Aubin Moutal, PhD
Assistant Professor of Pharmacology and Physiology, Saint Louis University
Synaptic molecular mechanisms causing chronic pain Read More
|Keywords:||chronic pain, electrophysiology, protein biochemistry|
Synaptic molecular mechanisms causing chronic pain
The research in our group aims to discover mechanisms driving the transition from physiological (protective) to pathological (chronic) pain. Chronic pain is a devastating neurological disorder affecting nearly 20% of the global population. It is well documented that chronic pain can have a profound negative impact on a patient’s quality of life, as well as decreasing life expectancy. The utility and translational potential of pre-clinical research has recently come into question. In response to this doubt, our lab has adopted an approach using reverse translation of rare painful clinical syndromes as a guide to aid in the discovery of novel therapeutic targets. Through previous investigation and collaborations, our group filed 4 provisional patents on novel targets for chronic pain treatment and a novel therapeutic approach for migraine. We will continue to develop therapeutic strategies arising at the intersection of our ongoing fundamental research with clinical studies with the objective of developing an effective treatment for chronic pain.

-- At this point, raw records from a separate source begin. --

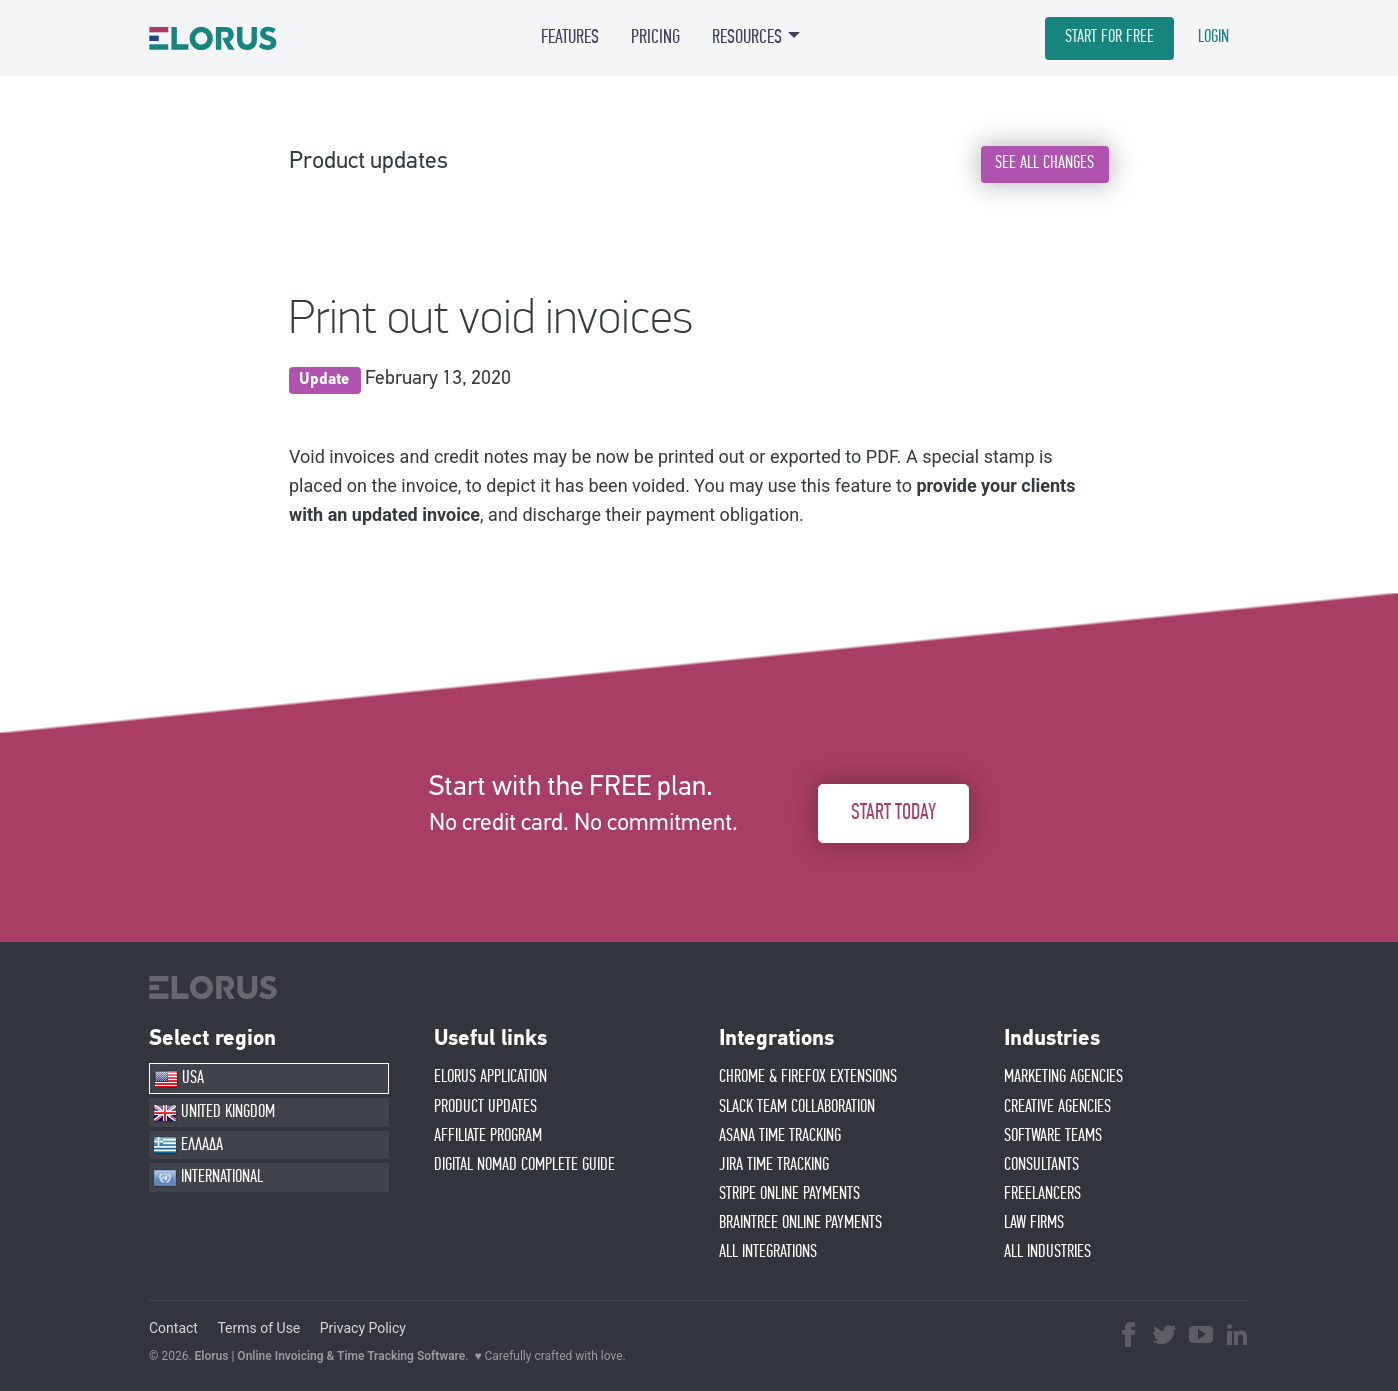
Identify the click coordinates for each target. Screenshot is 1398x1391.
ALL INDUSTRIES (1047, 1252)
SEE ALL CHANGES (1044, 163)
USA (179, 1079)
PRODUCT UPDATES (485, 1107)
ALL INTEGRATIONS (768, 1252)
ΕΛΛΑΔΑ (188, 1145)
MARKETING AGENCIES (1063, 1077)
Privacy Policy (363, 1328)
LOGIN (1213, 37)
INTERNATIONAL (208, 1178)
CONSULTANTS (1041, 1165)
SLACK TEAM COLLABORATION (797, 1107)
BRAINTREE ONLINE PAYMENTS (800, 1223)
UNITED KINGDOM (214, 1113)
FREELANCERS (1042, 1194)
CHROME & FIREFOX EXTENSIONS (808, 1077)
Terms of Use (258, 1328)
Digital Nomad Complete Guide (524, 1165)
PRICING (655, 37)
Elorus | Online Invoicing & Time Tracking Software (330, 1356)
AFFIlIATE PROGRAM (488, 1136)
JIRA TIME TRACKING (774, 1165)
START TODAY (893, 812)
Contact (173, 1328)
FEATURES (570, 37)
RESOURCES (747, 37)
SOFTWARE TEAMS (1053, 1136)
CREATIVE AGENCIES (1057, 1107)
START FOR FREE (1109, 37)
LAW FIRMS (1034, 1223)
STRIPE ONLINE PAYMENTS (789, 1194)
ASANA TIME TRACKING (780, 1136)
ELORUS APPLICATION (490, 1077)
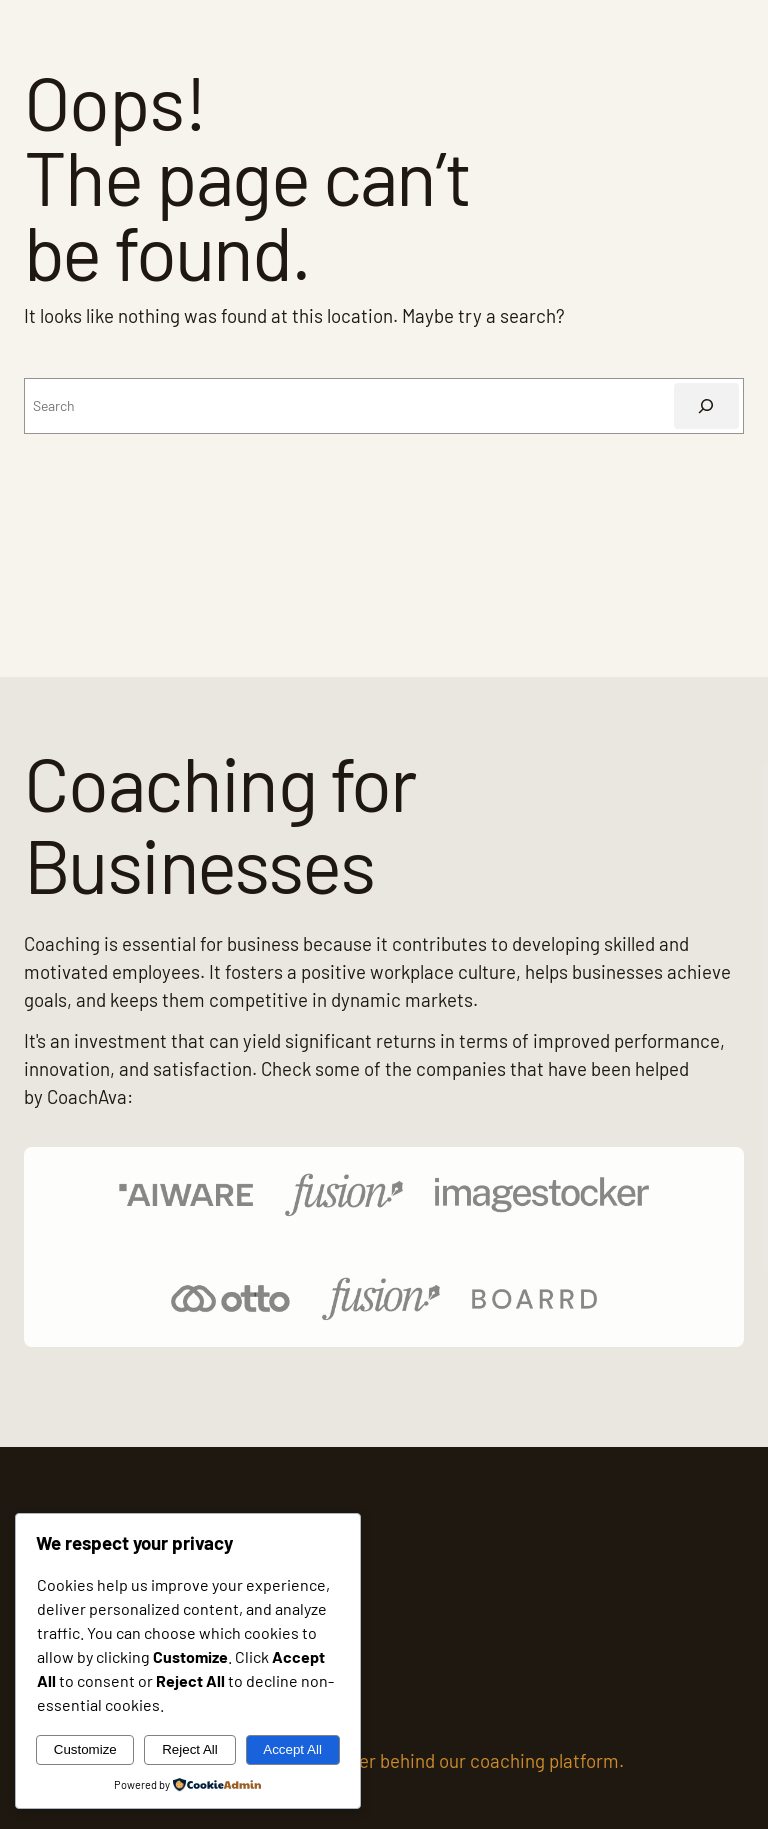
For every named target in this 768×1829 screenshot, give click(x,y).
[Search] (706, 406)
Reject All (190, 1749)
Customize (85, 1749)
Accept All (292, 1749)
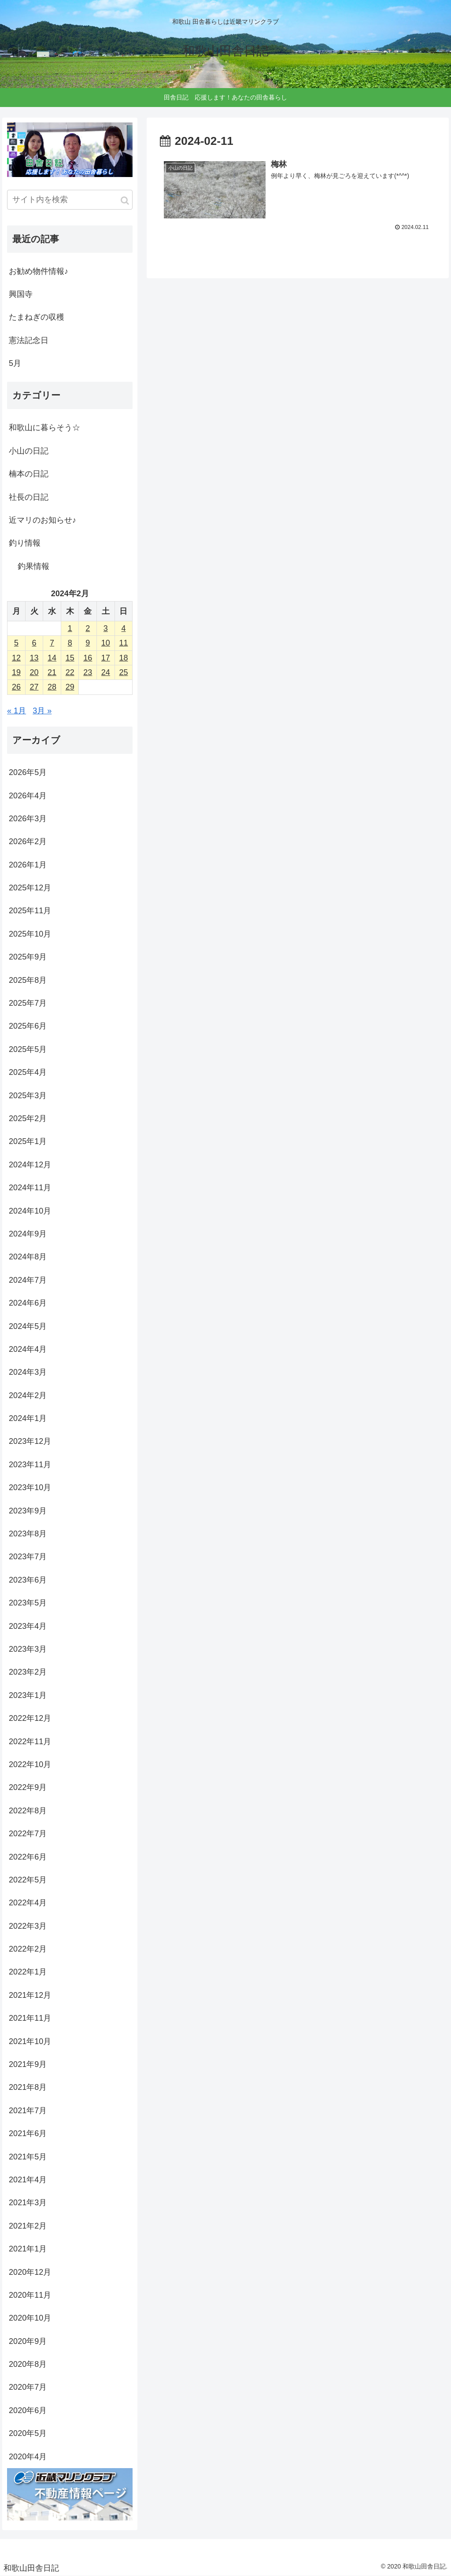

My current NIH funded research program investigates a subset of rare autoimmune diseases, painful paraneoplastic encephalitis, as a gateway to discover new determinants of physiological and chronic pain. Currently, we investigate the synaptic molecular mechanisms causing chronic pain with a focus on Collapsin Response Mediator Protein 5 (CRMP5). This was inspired by a rare clinical pain condition in which patients develop autoimmunity against CRMP5 and report painful axonal asymmetric polyradiculoneuropathy as their first clinical symptom. Our approach is to reverse translate these clinical findings to characterize the mechanism by which the target of autoantibodies, CRMP5, can participate in chronic neuropathic pain. We use multiple biochemical and genetic approaches and expertise in techniques such as live cell microscopy, electrophysiology, protein biochemistry and cutting-edge approaches including micro-electrode array recording, CRISPR/Cas9 gene editing, proteomic analyses, peptide mapping, and single cell western blot to decipher the role of novel protein candidates in chronic pain.